> [Exercise description] The records that appear below are to be restated word for word.

== Data under study

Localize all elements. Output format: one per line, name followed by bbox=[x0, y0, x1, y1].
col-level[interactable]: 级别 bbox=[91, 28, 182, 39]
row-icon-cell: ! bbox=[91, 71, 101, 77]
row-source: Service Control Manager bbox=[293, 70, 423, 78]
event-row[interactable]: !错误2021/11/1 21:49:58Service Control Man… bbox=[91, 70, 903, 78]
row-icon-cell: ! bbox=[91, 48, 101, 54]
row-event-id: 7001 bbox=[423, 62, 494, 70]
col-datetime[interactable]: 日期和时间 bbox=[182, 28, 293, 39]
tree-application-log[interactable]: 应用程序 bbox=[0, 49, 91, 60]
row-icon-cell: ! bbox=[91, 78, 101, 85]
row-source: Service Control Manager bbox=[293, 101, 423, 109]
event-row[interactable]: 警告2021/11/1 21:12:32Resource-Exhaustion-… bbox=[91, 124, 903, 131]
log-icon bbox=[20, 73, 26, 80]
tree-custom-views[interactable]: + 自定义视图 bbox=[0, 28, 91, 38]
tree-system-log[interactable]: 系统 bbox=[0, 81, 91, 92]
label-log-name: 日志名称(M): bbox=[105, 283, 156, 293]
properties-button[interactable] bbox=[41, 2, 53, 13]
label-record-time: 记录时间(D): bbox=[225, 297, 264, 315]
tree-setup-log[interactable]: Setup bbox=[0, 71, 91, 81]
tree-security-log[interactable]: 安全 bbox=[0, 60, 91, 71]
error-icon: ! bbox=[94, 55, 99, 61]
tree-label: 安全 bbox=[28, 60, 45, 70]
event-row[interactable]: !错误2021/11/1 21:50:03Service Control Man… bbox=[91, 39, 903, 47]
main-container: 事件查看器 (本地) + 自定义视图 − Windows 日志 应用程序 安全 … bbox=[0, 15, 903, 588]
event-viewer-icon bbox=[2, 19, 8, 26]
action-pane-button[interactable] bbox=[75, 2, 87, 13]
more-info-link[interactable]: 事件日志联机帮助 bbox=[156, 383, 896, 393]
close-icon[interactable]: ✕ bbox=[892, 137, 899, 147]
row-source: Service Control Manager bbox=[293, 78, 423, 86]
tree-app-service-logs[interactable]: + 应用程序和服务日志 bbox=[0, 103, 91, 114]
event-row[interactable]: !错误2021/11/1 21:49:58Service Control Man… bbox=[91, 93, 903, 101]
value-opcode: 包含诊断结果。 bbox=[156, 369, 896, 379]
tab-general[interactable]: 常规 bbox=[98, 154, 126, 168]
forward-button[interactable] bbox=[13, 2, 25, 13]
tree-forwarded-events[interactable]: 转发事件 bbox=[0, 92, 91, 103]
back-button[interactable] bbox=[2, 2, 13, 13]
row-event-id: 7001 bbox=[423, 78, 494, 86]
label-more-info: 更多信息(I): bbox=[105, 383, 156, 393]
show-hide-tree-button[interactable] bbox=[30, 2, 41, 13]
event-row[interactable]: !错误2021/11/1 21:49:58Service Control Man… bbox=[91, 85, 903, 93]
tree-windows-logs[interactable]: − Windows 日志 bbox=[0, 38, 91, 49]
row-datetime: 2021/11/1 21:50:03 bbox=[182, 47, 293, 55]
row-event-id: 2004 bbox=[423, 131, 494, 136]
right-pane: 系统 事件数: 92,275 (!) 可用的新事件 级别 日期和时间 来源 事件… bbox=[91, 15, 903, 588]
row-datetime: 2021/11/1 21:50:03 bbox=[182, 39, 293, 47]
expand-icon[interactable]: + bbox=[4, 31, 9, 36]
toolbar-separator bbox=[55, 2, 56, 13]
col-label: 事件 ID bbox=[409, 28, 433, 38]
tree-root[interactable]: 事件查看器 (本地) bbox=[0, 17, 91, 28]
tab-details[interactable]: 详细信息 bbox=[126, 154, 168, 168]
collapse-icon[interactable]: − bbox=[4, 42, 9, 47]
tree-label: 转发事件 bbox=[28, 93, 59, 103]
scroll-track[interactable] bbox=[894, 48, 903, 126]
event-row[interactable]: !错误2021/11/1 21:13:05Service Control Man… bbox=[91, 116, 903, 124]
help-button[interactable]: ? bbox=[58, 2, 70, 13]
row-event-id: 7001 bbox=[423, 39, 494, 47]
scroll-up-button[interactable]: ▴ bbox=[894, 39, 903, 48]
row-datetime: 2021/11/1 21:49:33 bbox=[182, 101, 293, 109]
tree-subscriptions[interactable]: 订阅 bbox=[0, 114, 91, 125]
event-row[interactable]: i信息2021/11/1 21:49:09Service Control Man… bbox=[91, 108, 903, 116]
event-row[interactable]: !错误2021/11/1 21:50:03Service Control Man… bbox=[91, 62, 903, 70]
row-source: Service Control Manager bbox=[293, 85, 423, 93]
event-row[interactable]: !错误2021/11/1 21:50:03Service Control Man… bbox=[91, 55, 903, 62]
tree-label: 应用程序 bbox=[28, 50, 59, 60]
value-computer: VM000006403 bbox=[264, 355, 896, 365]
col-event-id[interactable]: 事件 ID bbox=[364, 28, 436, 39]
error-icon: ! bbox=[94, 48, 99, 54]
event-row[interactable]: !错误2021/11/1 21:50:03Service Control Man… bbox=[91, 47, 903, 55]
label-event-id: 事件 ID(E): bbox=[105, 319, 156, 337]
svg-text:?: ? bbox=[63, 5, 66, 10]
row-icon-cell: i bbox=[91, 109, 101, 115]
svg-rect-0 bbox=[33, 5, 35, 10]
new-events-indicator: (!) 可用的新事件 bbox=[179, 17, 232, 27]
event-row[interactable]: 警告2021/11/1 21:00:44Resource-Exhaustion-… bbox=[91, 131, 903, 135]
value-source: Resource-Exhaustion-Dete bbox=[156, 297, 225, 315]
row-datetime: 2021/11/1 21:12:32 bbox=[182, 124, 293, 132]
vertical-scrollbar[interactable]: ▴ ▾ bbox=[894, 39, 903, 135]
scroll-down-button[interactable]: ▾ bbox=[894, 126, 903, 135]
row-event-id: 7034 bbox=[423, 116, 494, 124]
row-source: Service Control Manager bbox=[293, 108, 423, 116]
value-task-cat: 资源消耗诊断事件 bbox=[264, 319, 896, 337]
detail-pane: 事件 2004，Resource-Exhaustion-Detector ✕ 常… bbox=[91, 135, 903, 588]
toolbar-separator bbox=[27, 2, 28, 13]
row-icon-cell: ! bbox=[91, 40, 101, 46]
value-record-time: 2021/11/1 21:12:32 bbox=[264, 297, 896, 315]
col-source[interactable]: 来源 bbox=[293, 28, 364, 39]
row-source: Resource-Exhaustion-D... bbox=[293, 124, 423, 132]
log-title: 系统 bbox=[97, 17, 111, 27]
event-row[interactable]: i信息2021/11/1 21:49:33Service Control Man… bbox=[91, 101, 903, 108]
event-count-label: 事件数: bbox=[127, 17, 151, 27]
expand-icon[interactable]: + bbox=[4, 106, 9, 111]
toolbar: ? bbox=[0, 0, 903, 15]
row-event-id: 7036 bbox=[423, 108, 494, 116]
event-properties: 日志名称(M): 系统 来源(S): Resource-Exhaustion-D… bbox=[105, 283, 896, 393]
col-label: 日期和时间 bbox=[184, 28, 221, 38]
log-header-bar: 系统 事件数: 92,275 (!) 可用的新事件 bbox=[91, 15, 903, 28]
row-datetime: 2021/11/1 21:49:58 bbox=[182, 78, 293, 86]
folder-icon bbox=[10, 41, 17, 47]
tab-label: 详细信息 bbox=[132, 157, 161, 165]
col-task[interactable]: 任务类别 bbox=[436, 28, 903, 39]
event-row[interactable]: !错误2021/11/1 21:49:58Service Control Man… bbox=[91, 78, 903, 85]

====

> [Task response]
Localize all elements. Output format: one per line, name followed by bbox=[x0, y0, x1, y1].
col-level[interactable]: 级别 bbox=[91, 28, 182, 39]
row-icon-cell: ! bbox=[91, 71, 101, 77]
row-source: Service Control Manager bbox=[293, 70, 423, 78]
event-row[interactable]: !错误2021/11/1 21:49:58Service Control Man… bbox=[91, 70, 903, 78]
row-icon-cell: ! bbox=[91, 48, 101, 54]
row-event-id: 7001 bbox=[423, 62, 494, 70]
col-datetime[interactable]: 日期和时间 bbox=[182, 28, 293, 39]
tree-application-log[interactable]: 应用程序 bbox=[0, 49, 91, 60]
row-icon-cell: ! bbox=[91, 78, 101, 85]
row-source: Service Control Manager bbox=[293, 101, 423, 109]
event-row[interactable]: 警告2021/11/1 21:12:32Resource-Exhaustion-… bbox=[91, 124, 903, 131]
log-icon bbox=[20, 73, 26, 80]
tree-custom-views[interactable]: + 自定义视图 bbox=[0, 28, 91, 38]
tree-system-log[interactable]: 系统 bbox=[0, 81, 91, 92]
label-log-name: 日志名称(M): bbox=[105, 283, 156, 293]
properties-button[interactable] bbox=[41, 2, 53, 13]
label-record-time: 记录时间(D): bbox=[225, 297, 264, 315]
tree-setup-log[interactable]: Setup bbox=[0, 71, 91, 81]
tree-security-log[interactable]: 安全 bbox=[0, 60, 91, 71]
error-icon: ! bbox=[94, 55, 99, 61]
tree-label: 安全 bbox=[28, 60, 45, 70]
event-row[interactable]: !错误2021/11/1 21:50:03Service Control Man… bbox=[91, 39, 903, 47]
main-container: 事件查看器 (本地) + 自定义视图 − Windows 日志 应用程序 安全 … bbox=[0, 15, 903, 588]
event-viewer-icon bbox=[2, 19, 8, 26]
action-pane-button[interactable] bbox=[75, 2, 87, 13]
more-info-link[interactable]: 事件日志联机帮助 bbox=[156, 383, 896, 393]
close-icon[interactable]: ✕ bbox=[892, 137, 899, 147]
row-source: Service Control Manager bbox=[293, 78, 423, 86]
tree-app-service-logs[interactable]: + 应用程序和服务日志 bbox=[0, 103, 91, 114]
event-row[interactable]: !错误2021/11/1 21:49:58Service Control Man… bbox=[91, 93, 903, 101]
value-opcode: 包含诊断结果。 bbox=[156, 369, 896, 379]
tab-general[interactable]: 常规 bbox=[98, 154, 126, 168]
forward-button[interactable] bbox=[13, 2, 25, 13]
tree-forwarded-events[interactable]: 转发事件 bbox=[0, 92, 91, 103]
back-button[interactable] bbox=[2, 2, 13, 13]
row-event-id: 7001 bbox=[423, 78, 494, 86]
label-more-info: 更多信息(I): bbox=[105, 383, 156, 393]
show-hide-tree-button[interactable] bbox=[30, 2, 41, 13]
event-row[interactable]: !错误2021/11/1 21:49:58Service Control Man… bbox=[91, 85, 903, 93]
tree-windows-logs[interactable]: − Windows 日志 bbox=[0, 38, 91, 49]
row-datetime: 2021/11/1 21:50:03 bbox=[182, 47, 293, 55]
row-event-id: 2004 bbox=[423, 131, 494, 136]
right-pane: 系统 事件数: 92,275 (!) 可用的新事件 级别 日期和时间 来源 事件… bbox=[91, 15, 903, 588]
row-datetime: 2021/11/1 21:50:03 bbox=[182, 39, 293, 47]
expand-icon[interactable]: + bbox=[4, 31, 9, 36]
toolbar-separator bbox=[55, 2, 56, 13]
col-label: 事件 ID bbox=[409, 28, 433, 38]
tree-root[interactable]: 事件查看器 (本地) bbox=[0, 17, 91, 28]
tab-details[interactable]: 详细信息 bbox=[126, 154, 168, 168]
collapse-icon[interactable]: − bbox=[4, 42, 9, 47]
tree-label: 转发事件 bbox=[28, 93, 59, 103]
scroll-track[interactable] bbox=[894, 48, 903, 126]
event-row[interactable]: !错误2021/11/1 21:13:05Service Control Man… bbox=[91, 116, 903, 124]
help-button[interactable]: ? bbox=[58, 2, 70, 13]
row-event-id: 7001 bbox=[423, 39, 494, 47]
scroll-up-button[interactable]: ▴ bbox=[894, 39, 903, 48]
row-datetime: 2021/11/1 21:49:33 bbox=[182, 101, 293, 109]
tree-subscriptions[interactable]: 订阅 bbox=[0, 114, 91, 125]
event-row[interactable]: i信息2021/11/1 21:49:09Service Control Man… bbox=[91, 108, 903, 116]
event-row[interactable]: !错误2021/11/1 21:50:03Service Control Man… bbox=[91, 62, 903, 70]
row-source: Service Control Manager bbox=[293, 85, 423, 93]
event-row[interactable]: !错误2021/11/1 21:50:03Service Control Man… bbox=[91, 55, 903, 62]
tree-label: 应用程序 bbox=[28, 50, 59, 60]
value-computer: VM000006403 bbox=[264, 355, 896, 365]
col-event-id[interactable]: 事件 ID bbox=[364, 28, 436, 39]
error-icon: ! bbox=[94, 48, 99, 54]
event-row[interactable]: !错误2021/11/1 21:50:03Service Control Man… bbox=[91, 47, 903, 55]
label-event-id: 事件 ID(E): bbox=[105, 319, 156, 337]
svg-text:?: ? bbox=[63, 5, 66, 10]
row-icon-cell: i bbox=[91, 109, 101, 115]
svg-rect-0 bbox=[33, 5, 35, 10]
new-events-indicator: (!) 可用的新事件 bbox=[179, 17, 232, 27]
event-row[interactable]: 警告2021/11/1 21:00:44Resource-Exhaustion-… bbox=[91, 131, 903, 135]
value-source: Resource-Exhaustion-Dete bbox=[156, 297, 225, 315]
row-datetime: 2021/11/1 21:12:32 bbox=[182, 124, 293, 132]
vertical-scrollbar[interactable]: ▴ ▾ bbox=[894, 39, 903, 135]
scroll-down-button[interactable]: ▾ bbox=[894, 126, 903, 135]
row-event-id: 7034 bbox=[423, 116, 494, 124]
row-source: Service Control Manager bbox=[293, 108, 423, 116]
value-task-cat: 资源消耗诊断事件 bbox=[264, 319, 896, 337]
detail-pane: 事件 2004，Resource-Exhaustion-Detector ✕ 常… bbox=[91, 135, 903, 588]
toolbar-separator bbox=[27, 2, 28, 13]
row-icon-cell: ! bbox=[91, 40, 101, 46]
value-record-time: 2021/11/1 21:12:32 bbox=[264, 297, 896, 315]
col-source[interactable]: 来源 bbox=[293, 28, 364, 39]
row-source: Resource-Exhaustion-D... bbox=[293, 124, 423, 132]
log-title: 系统 bbox=[97, 17, 111, 27]
event-row[interactable]: i信息2021/11/1 21:49:33Service Control Man… bbox=[91, 101, 903, 108]
event-count-label: 事件数: bbox=[127, 17, 151, 27]
expand-icon[interactable]: + bbox=[4, 106, 9, 111]
toolbar: ? bbox=[0, 0, 903, 15]
row-event-id: 7036 bbox=[423, 108, 494, 116]
event-properties: 日志名称(M): 系统 来源(S): Resource-Exhaustion-D… bbox=[105, 283, 896, 393]
col-label: 日期和时间 bbox=[184, 28, 221, 38]
log-header-bar: 系统 事件数: 92,275 (!) 可用的新事件 bbox=[91, 15, 903, 28]
row-datetime: 2021/11/1 21:49:58 bbox=[182, 78, 293, 86]
folder-icon bbox=[10, 41, 17, 47]
tab-label: 详细信息 bbox=[132, 157, 161, 165]
col-task[interactable]: 任务类别 bbox=[436, 28, 903, 39]
event-row[interactable]: !错误2021/11/1 21:49:58Service Control Man… bbox=[91, 78, 903, 85]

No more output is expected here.